🤖 AI Summary
Existing mobile app prediction models rely on fixed vocabularies, limiting their generalization to new devices or ecosystems and degrading performance in cold-start scenarios. This work proposes a vocabulary-free Transformer-based prediction approach that employs a shuffle-tokenization mechanism to randomly reassign virtual indices, thereby masking true app identities while preserving behavioral semantics through ultra-long context modeling of user sequences. The method achieves, for the first time, zero-shot cross-dataset prediction, with theoretical guarantees that the predicted distribution converges to the true distribution given sufficiently long contexts. Experiments demonstrate strong zero-shot accuracy across two intercontinental datasets, cold-start performance on par with state-of-the-art methods, and inference latency low enough for practical deployment.
📝 Abstract
Predicting the next mobile application a user will launch is essential for intelligent device resource management and proactive assistance. Existing models rely on fixed app vocabularies, which prevents them from generalizing across different app ecosystems. Many also depend on user-specific knowledge, which complicates deployment in cold start scenarios. We propose STAP, a Transformer-based model that eliminates the need for a fixed vocabulary. STAP replaces true app identities with randomly reassigned virtual indices via a shuffle mechanism, and compensates for discarded semantic information by processing behavioral sequences with an ultra-long context design.
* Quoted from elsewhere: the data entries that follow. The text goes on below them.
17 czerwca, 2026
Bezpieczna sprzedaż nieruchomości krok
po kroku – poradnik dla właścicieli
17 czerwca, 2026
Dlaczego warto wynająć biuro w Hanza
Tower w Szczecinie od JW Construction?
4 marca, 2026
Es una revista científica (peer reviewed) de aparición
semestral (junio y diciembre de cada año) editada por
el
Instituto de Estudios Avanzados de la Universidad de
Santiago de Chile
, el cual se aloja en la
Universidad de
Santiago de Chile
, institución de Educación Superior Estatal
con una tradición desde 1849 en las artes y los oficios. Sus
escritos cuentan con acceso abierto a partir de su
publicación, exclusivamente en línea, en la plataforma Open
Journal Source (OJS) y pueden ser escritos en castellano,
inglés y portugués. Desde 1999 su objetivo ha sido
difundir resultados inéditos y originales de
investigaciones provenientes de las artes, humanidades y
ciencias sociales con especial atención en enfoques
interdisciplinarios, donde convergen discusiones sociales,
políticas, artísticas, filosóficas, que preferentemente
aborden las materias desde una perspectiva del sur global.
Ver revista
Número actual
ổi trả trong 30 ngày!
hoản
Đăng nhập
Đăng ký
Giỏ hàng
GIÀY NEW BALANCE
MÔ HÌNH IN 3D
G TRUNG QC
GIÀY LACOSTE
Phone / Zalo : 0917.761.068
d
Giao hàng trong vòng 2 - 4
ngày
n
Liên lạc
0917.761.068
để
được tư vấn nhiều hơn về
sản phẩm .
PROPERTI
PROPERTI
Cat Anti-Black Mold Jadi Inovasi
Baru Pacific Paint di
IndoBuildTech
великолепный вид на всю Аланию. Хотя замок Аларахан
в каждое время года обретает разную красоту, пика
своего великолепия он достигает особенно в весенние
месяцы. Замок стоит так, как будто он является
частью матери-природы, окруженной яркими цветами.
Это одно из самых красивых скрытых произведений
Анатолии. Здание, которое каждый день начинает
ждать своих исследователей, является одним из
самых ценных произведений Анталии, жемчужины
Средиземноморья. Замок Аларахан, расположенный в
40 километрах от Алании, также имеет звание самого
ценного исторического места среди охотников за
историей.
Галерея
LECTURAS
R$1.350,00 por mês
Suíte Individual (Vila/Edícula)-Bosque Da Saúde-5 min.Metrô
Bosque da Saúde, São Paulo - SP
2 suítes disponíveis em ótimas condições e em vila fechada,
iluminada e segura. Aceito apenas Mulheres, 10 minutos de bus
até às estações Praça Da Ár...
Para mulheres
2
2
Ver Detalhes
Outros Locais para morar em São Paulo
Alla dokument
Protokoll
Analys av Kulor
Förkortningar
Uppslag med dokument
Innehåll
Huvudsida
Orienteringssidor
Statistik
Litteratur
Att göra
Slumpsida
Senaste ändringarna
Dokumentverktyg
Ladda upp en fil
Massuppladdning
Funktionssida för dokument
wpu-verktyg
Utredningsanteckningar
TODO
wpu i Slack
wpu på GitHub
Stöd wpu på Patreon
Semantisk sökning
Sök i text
A theoretical analysis shows that, given a sufficiently long context, the predicted distribution converges to the correct one despite the anonymity of the mapping. Experiments on two datasets from different continents demonstrate that STAP achieves strong cross-dataset zero-shot prediction accuracy -- a setting where all existing fixed-vocabulary methods are inherently inapplicable -- while its cold start performance within each dataset remains competitive with leading models. Furthermore, we introduce a deployment strategy that enables the model to retain a sufficiently long context during continuous inference while keeping latency within acceptable bounds.